◆ WORK ITEM ◆
Each line in the entries that has the word "traced" has to be copied.

Extracted page text data:
····················

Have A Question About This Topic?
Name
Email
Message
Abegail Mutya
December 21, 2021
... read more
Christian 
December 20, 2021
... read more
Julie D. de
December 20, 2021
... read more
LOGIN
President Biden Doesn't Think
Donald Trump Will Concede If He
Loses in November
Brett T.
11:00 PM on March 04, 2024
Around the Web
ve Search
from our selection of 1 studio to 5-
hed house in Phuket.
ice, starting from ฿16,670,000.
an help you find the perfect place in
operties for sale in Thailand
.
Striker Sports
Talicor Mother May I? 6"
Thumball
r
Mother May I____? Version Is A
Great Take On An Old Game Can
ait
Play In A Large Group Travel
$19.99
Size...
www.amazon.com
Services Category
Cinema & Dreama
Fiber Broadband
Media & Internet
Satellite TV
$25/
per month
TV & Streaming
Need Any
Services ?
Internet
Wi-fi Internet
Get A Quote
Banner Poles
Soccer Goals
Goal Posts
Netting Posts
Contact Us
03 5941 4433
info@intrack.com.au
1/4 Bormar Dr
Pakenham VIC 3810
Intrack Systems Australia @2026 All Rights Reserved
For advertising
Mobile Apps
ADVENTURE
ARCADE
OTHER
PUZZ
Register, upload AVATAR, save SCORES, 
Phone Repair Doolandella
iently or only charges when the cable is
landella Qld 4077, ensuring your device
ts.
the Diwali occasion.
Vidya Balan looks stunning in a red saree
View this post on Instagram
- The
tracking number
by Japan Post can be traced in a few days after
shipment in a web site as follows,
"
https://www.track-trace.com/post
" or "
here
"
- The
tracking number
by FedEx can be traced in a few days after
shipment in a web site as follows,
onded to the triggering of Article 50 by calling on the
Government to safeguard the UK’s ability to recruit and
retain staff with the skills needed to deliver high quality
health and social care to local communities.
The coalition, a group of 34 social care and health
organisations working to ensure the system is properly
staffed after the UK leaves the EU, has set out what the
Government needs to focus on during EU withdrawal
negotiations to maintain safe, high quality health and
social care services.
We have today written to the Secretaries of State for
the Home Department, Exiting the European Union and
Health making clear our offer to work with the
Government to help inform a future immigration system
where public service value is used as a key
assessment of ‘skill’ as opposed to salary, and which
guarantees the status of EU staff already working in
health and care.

····················

◆ EXERCISE RESPONSE ◆
by Japan Post can be traced in a few days after
by FedEx can be traced in a few days after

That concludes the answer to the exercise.